I’m excited about 2019. I’m always excited on New Year’s Day. This year I have a job I want to bed in to, I have a NEW BLOG, I’m doing stuff with the script, I’m almost definitely going to enter the Smut Marathon. I’m looking at starting EMDR for trauma recovery and really working on setting up a proper regular yoga practise. I’m going to try to read more smut, comment more widely and make more friends in this community. I have to admit to not being great at this- I get overwhelmed by the mass of faceless people and never- ending stream of sometimes intimidatingly good writing sometimes.

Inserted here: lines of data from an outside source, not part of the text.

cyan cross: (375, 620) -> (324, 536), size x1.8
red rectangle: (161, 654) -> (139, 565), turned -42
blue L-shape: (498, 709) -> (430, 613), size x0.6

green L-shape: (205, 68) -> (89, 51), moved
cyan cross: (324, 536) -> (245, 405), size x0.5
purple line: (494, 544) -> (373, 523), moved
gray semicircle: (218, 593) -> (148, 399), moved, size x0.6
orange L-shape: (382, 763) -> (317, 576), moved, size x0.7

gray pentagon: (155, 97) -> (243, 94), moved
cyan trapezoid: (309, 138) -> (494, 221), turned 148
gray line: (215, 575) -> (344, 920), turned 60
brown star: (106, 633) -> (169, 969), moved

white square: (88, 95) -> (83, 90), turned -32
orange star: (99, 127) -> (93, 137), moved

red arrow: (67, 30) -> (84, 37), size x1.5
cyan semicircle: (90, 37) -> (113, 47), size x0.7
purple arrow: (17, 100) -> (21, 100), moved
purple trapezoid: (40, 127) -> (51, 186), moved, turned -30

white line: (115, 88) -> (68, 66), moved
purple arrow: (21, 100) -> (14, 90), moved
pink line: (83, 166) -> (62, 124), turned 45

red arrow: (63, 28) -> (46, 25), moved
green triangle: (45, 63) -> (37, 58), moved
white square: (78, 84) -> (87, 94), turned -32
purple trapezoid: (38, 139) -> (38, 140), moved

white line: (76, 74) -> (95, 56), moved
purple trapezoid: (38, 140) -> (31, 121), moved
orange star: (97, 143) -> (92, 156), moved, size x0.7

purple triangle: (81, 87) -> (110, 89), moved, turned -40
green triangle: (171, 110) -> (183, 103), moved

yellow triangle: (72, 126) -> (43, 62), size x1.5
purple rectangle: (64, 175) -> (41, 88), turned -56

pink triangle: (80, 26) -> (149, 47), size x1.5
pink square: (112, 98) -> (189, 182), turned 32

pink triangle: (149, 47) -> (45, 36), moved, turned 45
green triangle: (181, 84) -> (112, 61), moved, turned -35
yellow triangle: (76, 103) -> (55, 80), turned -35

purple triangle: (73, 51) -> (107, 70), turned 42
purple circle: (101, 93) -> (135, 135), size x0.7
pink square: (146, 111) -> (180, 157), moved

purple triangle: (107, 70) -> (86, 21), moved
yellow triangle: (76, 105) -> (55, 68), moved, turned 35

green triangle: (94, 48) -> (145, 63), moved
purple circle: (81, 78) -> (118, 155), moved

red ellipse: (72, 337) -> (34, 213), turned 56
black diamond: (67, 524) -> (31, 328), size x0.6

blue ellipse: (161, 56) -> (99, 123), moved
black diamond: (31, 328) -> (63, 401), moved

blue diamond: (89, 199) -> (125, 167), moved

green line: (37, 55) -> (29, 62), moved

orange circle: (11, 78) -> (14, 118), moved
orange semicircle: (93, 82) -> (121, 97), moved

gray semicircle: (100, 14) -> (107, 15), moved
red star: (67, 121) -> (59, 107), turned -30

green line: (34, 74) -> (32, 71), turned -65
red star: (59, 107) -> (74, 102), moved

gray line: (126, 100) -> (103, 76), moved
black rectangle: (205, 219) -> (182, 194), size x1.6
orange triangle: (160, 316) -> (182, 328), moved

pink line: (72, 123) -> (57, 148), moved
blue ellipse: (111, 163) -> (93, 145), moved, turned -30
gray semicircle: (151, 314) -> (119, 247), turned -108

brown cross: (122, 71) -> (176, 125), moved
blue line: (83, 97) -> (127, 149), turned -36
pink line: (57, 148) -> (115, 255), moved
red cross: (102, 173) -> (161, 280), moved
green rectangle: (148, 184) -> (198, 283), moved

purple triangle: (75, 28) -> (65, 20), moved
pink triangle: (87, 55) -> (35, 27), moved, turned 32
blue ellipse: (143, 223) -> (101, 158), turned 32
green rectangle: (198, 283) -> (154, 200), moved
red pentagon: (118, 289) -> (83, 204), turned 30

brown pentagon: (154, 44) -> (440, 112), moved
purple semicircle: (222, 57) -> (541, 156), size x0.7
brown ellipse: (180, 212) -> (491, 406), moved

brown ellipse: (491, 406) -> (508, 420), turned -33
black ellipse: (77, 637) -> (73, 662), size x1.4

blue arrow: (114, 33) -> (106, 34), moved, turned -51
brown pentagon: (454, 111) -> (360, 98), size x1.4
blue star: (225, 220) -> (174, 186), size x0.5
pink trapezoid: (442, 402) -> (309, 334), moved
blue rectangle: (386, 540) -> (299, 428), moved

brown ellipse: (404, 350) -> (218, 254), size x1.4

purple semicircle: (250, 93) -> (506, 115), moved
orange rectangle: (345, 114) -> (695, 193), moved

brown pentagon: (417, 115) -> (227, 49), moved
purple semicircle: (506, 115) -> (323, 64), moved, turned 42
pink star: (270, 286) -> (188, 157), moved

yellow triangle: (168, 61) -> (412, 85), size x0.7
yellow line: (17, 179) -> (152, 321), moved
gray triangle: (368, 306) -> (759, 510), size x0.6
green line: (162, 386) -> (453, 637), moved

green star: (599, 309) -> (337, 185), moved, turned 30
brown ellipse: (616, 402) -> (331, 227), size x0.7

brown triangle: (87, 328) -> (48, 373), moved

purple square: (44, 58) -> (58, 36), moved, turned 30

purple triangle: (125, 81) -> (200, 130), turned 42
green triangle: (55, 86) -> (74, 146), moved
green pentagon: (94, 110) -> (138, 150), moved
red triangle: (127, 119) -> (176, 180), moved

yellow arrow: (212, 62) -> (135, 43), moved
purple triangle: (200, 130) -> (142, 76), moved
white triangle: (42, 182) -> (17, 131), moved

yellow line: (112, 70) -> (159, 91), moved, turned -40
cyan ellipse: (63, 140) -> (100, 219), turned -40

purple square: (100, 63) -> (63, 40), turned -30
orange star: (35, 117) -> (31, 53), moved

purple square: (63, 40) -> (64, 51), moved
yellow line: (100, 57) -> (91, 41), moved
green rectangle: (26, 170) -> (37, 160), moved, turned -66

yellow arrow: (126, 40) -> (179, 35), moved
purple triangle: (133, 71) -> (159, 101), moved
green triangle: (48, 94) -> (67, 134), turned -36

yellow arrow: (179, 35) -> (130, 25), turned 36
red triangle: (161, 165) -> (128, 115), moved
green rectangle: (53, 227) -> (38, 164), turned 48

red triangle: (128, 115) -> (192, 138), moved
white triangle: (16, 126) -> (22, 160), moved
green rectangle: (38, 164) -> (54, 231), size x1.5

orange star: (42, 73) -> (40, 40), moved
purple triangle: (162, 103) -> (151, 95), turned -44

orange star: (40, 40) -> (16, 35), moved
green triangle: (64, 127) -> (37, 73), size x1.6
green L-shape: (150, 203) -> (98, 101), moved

But I do know what rewards can be reaped on a personal and writerly level from just a little investment of time and the desire to connect.
I’ve still only been part of the Twitter- based sex blogger community for 9 months, and it’s become such a huge part of my life- sometimes lately I’ve wished it was less so. But it’s changed my life so profoundly in those 9 months; the sense of having found my people, of having found a community of people who are doing what I want to do with my life, of friends and inspirations and role models. It’s my community, and even if I’m still just a quiet voice on its outskirts, I’m not going anywhere. I’m afraid you’re stuck with me.